# AFAW Big Beach - Issues with building one?



## Sandcrab (Mar 20, 2002)

Getting ready to build mine and wondered if anyone had any issues with building one? I'll be using cork tape, Fuji reel seat, and Fuji Alconite guides. Colors and fancy butt wraps design have yet to be determined.

Thanks

Sandcrab


----------



## Mark G (Nov 15, 2004)

had no issues with mine, but it was a fairly simple project for me, as I left the shrink tube in place to use coasters, no reel seat, so essentially just did a ferrule wrap and wrapped the guides.

I wouldn't think you should have any problems.

Good Luck 
Mark

:fishing:


----------



## Charlie2 (May 2, 2007)

*AFAW Rods*

I have wrapped a 13 foot Surf and a 11 foot Estuary with no problems.

I did put a reel seat on because I had one, but did fish with coasters during testing. I use tarred seiners twine for the split butt wrap but left the heat shrink on. Both made up to excellent fishing rods. 

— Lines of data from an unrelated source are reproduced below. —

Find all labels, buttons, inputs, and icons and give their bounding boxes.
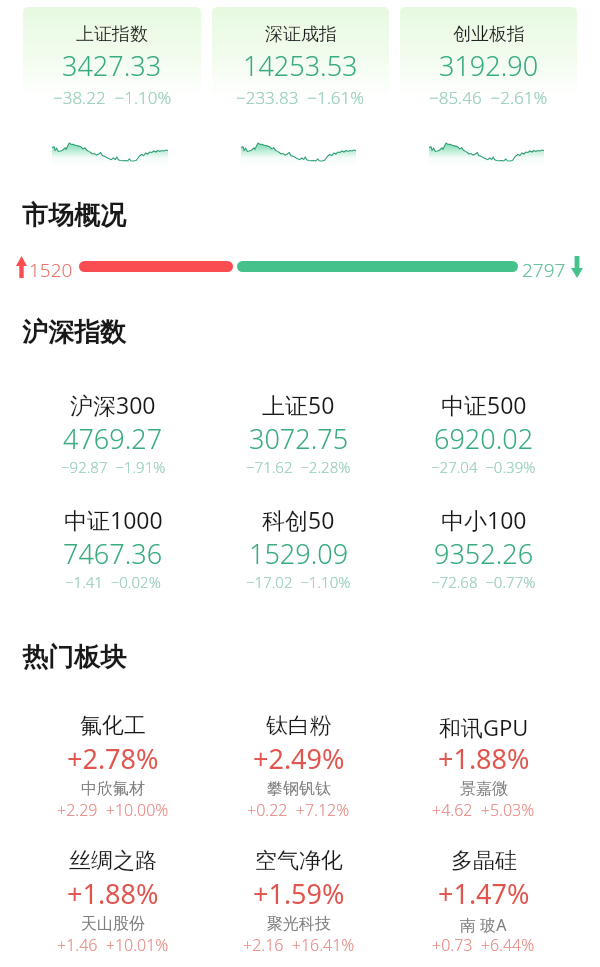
button[interactable]: 空气净化 [206, 847, 391, 967]
staticText: 科创50 [262, 504, 335, 535]
staticText: 创业板指 [453, 23, 525, 46]
staticText: 14253.53 [243, 47, 358, 84]
button[interactable]: 市场概况 [22, 199, 126, 232]
staticText: 4769.27 [63, 420, 163, 457]
staticText: −17.02 −1.10% [246, 572, 351, 592]
staticText: +1.46 +10.01% [57, 934, 169, 956]
staticText: −92.87 −1.91% [61, 457, 166, 477]
staticText: 沪深指数 [22, 316, 126, 349]
button[interactable]: 钛白粉 [206, 712, 391, 832]
staticText: +2.29 +10.00% [57, 799, 169, 821]
staticText: −85.46 −2.61% [429, 86, 548, 109]
staticText: −233.83 −1.61% [236, 86, 365, 109]
staticText: 2797 [522, 257, 566, 283]
staticText: 中小100 [441, 504, 527, 535]
staticText: +2.78% [67, 740, 159, 777]
staticText: 上证指数 [76, 23, 148, 46]
button[interactable]: 和讯GPU [391, 712, 576, 832]
staticText: 1520 [29, 257, 73, 283]
staticText: +2.16 +16.41% [243, 934, 355, 956]
staticText: +1.88% [438, 740, 530, 777]
staticText: 多晶硅 [451, 847, 517, 875]
staticText: −71.62 −2.28% [246, 457, 351, 477]
staticText: 钛白粉 [266, 712, 332, 740]
staticText: 和讯GPU [439, 712, 529, 742]
button[interactable]: 上证50 [206, 391, 391, 487]
staticText: 市场概况 [22, 199, 126, 232]
button[interactable]: 中小100 [391, 506, 576, 602]
staticText: +1.59% [253, 875, 345, 912]
staticText: +0.22 +7.12% [247, 799, 350, 821]
staticText: +0.73 +6.44% [432, 934, 535, 956]
button[interactable]: 沪深指数 [22, 316, 126, 349]
staticText: 南 玻A [460, 914, 507, 936]
staticText: 9352.26 [434, 535, 534, 572]
staticText: −1.41 −0.02% [65, 572, 161, 592]
staticText: 深证成指 [265, 23, 337, 46]
staticText: 中证500 [441, 389, 527, 420]
staticText: 3427.33 [62, 47, 162, 84]
button[interactable]: 中证1000 [20, 506, 206, 602]
staticText: 3072.75 [249, 420, 349, 457]
staticText: −27.04 −0.39% [431, 457, 536, 477]
button[interactable]: 上证指数 [23, 7, 201, 120]
button[interactable]: 多晶硅 [391, 847, 576, 967]
staticText: 空气净化 [255, 847, 343, 875]
staticText: −38.22 −1.10% [53, 86, 172, 109]
staticText: +2.49% [253, 740, 345, 777]
staticText: 聚光科技 [267, 914, 331, 934]
staticText: −72.68 −0.77% [431, 572, 536, 592]
staticText: 攀钢钒钛 [267, 779, 331, 799]
button[interactable]: 热门板块 [22, 641, 126, 674]
staticText: 中欣氟材 [81, 779, 145, 799]
button[interactable]: 丝绸之路 [20, 847, 206, 967]
staticText: 6920.02 [434, 420, 534, 457]
button[interactable]: 中证500 [391, 391, 576, 487]
button[interactable]: 科创50 [206, 506, 391, 602]
button[interactable]: 氟化工 [20, 712, 206, 832]
staticText: 天山股份 [81, 914, 145, 934]
staticText: 景嘉微 [460, 779, 508, 799]
staticText: 1529.09 [249, 535, 349, 572]
staticText: +4.62 +5.03% [432, 799, 535, 821]
other: Decliners [571, 256, 583, 278]
other: Advancers [16, 256, 27, 278]
button[interactable]: 沪深300 [20, 391, 206, 487]
staticText: 上证50 [262, 389, 335, 420]
staticText: 热门板块 [22, 641, 126, 674]
staticText: +1.88% [67, 875, 159, 912]
staticText: 7467.36 [63, 535, 163, 572]
staticText: 中证1000 [64, 504, 163, 535]
staticText: 3192.90 [439, 47, 539, 84]
button[interactable]: 创业板指 [400, 7, 577, 120]
staticText: 丝绸之路 [69, 847, 157, 875]
staticText: 沪深300 [70, 389, 156, 420]
staticText: +1.47% [438, 875, 530, 912]
button[interactable]: 深证成指 [212, 7, 389, 120]
staticText: 氟化工 [80, 712, 146, 740]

I haven't wrapped a Beach yet, but really can't see any problems. JMHO C2


----------



## SaltSlinger (Aug 14, 2006)

Is there anywhere to buy the AFAW rods (fully constructed) online? I looked but couldn't find a source?


----------



## oldschool (Apr 8, 2008)

SaltSlinger said:


> Is there anywhere to buy the AFAW rods (fully constructed) online? I looked but couldn't find a source?


Tommy Farmer sells them:

http://www.carolinacastpro.com/


----------



## Charlie2 (May 2, 2007)

*AFAW Rods*

Saltslinger;

Did you get my PM? Tell him that Charlie2 sent you. C2


----------